千狛瑠(……待って。全員私の息がかかっているけど、コイツらは全員隊もバラバラ。 なのに……この場に〔全員〕揃ってる……!?)
この場には吾妻派に寝返った隊員達が全員揃っていた、こんな偶然があるはずないと気がついたその時、背後から轟音が轟いた。
千狛瑠「!?」
雷汰「なんだぁ!?」
なんと壊したはずのゲートを覆うかのようなかたちで外壁が動き、完全に空いた穴を塞いだのだ。再び破壊しようとデモンズ構成員達が攻撃するも、今度はびくともしない。
デモンズ構成員「何だ!?この壁!?」「さっきと全然違ぇぞ!」
戒亡「面倒くせぇ……塞がった程度で何だ? こんなもんさっきみたいに爆弾で……」
SWORD隊員「ぐあぁぁぁ!!」
突如背後から叫び声が聞こえてきたと同時、裏切り者の隊員達が次々と壁へ叩きつけられていく。驚いて振り返ると同時、そこには予想だにしない人物が立っていた。

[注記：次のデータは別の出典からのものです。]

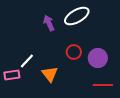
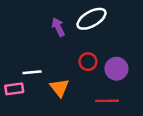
white line: (27, 61) -> (32, 72), turned 42
red line: (103, 85) -> (107, 101), moved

???「全てが貴様らの手の内だと思っていたのか?デモンズ。」
戒亡「おいおい……いきなり大物じゃねぇかよ……」
そこに立っていたのは、吾妻達へ向けて絶対零度の視線を放つSWORD最高戦力、皇城だった。
雷汰「皇城 蘭世……!」
千狛瑠「へぇ……出迎えにしては随分と乱暴ね。 疑いもなしに自分の部下を吹き飛ばすなんて。」
蘭世「ヤツらに弁解の余地はない。ヤツらが裏切っていると分かっていた、だからこそボロを出すお前らの前に配置した、それだけだ。」
SWORDは既に明智を中心とした情報部隊により、SWORDに潜む吾妻派の裏切り者達を調べ上げていた。そして確証を得るため、吾妻達が侵入してくるであろうゲート近くに配置したのだった。

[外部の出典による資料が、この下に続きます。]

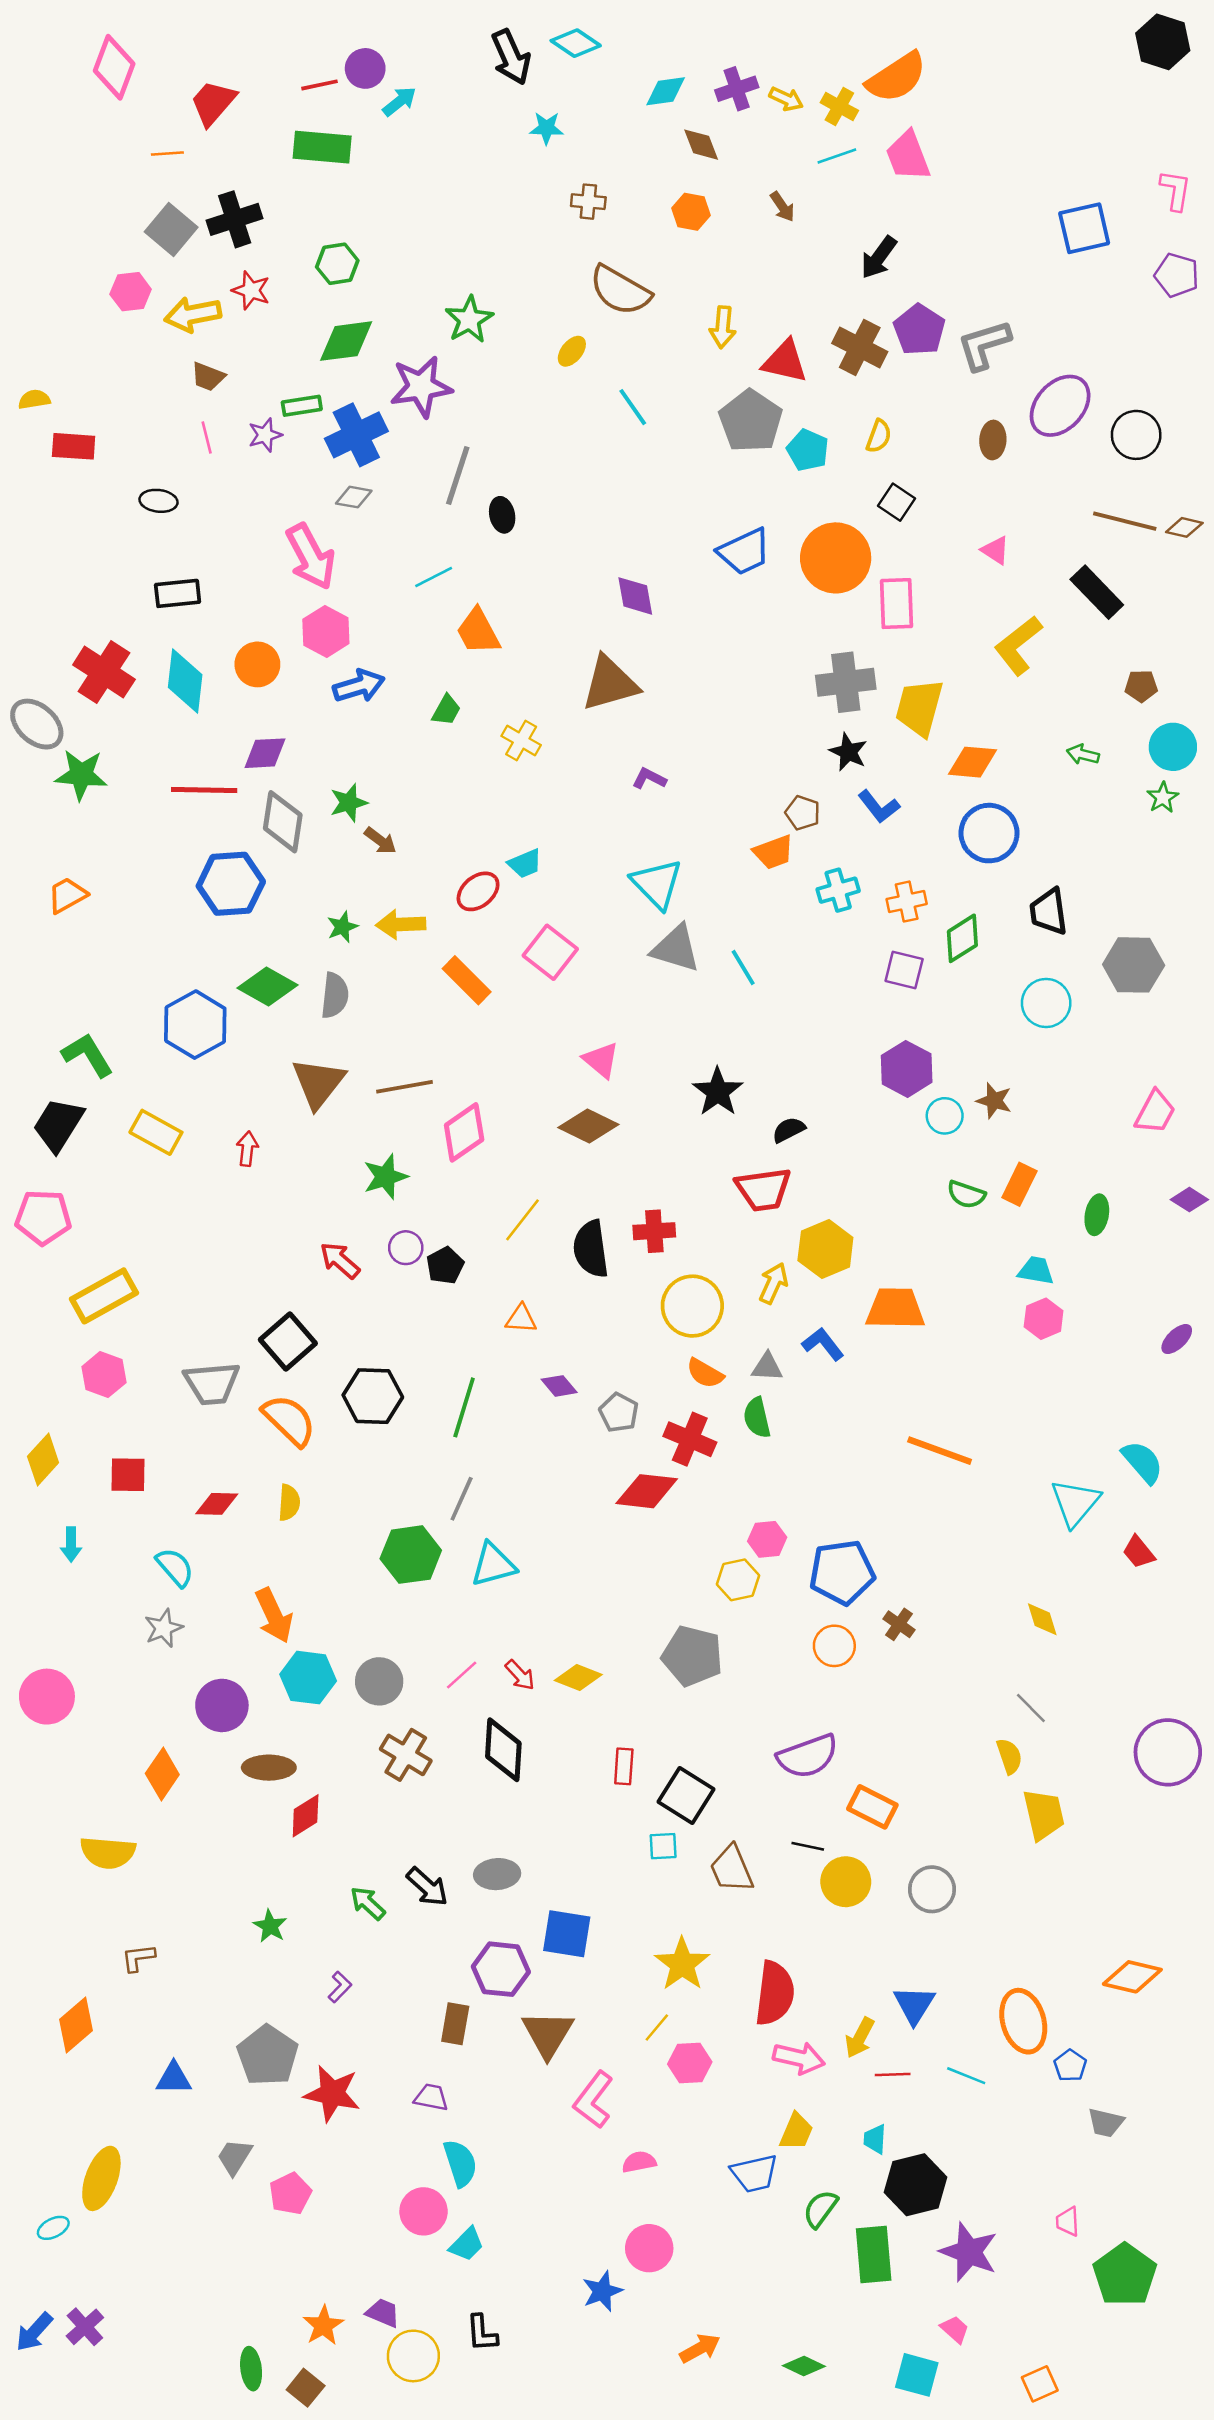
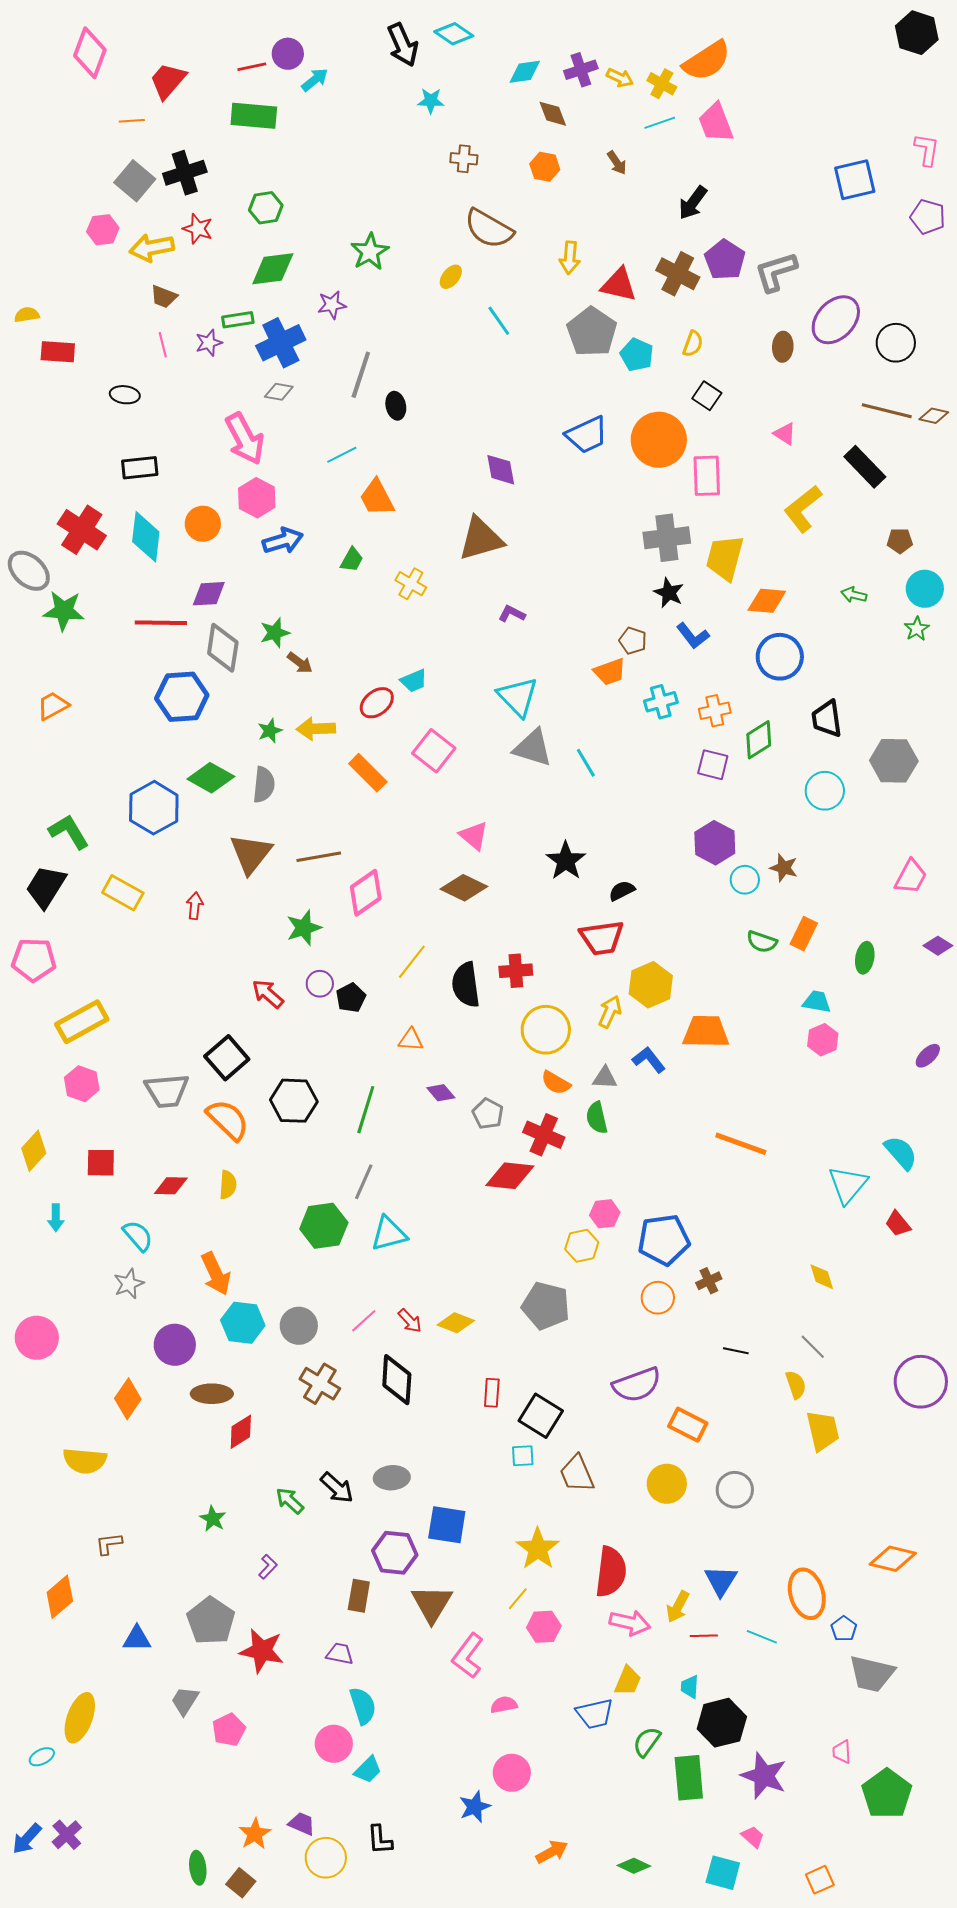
purple star: (421, 387) -> (332, 305), size x0.6
brown cross: (899, 1624) -> (709, 1281), turned 30
black line: (808, 1846) -> (736, 1351), moved
gray trapezoid: (1106, 2123) -> (872, 1674), size x1.6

千狛瑠「皇城 蘭世、いい冷徹さね。目を見るだけで分かるわ。 けど残念、見るのは今日で終わりだなんてね。」
最高戦力の皇城を前にしても、吾妻は不敵に笑い、臨戦態勢に入るだけだった。それは五十嵐も戒亡も同じだった。一触即発の緊張感が張り詰めるなか、吾妻が先に動く。
千狛瑠「〔テラースモッグ〕。」
蘭世「!」
フィアーテラーズから吐き出されたテラースモッグが周囲を包む。皇城は素早く口元を覆い、後退する。それでも吾妻達のいる方から視界は逸らさない。すると微かにテラースモッグが不自然な動きをしたのを皇城の目は捉え、すぐに通信用デバイスを取る。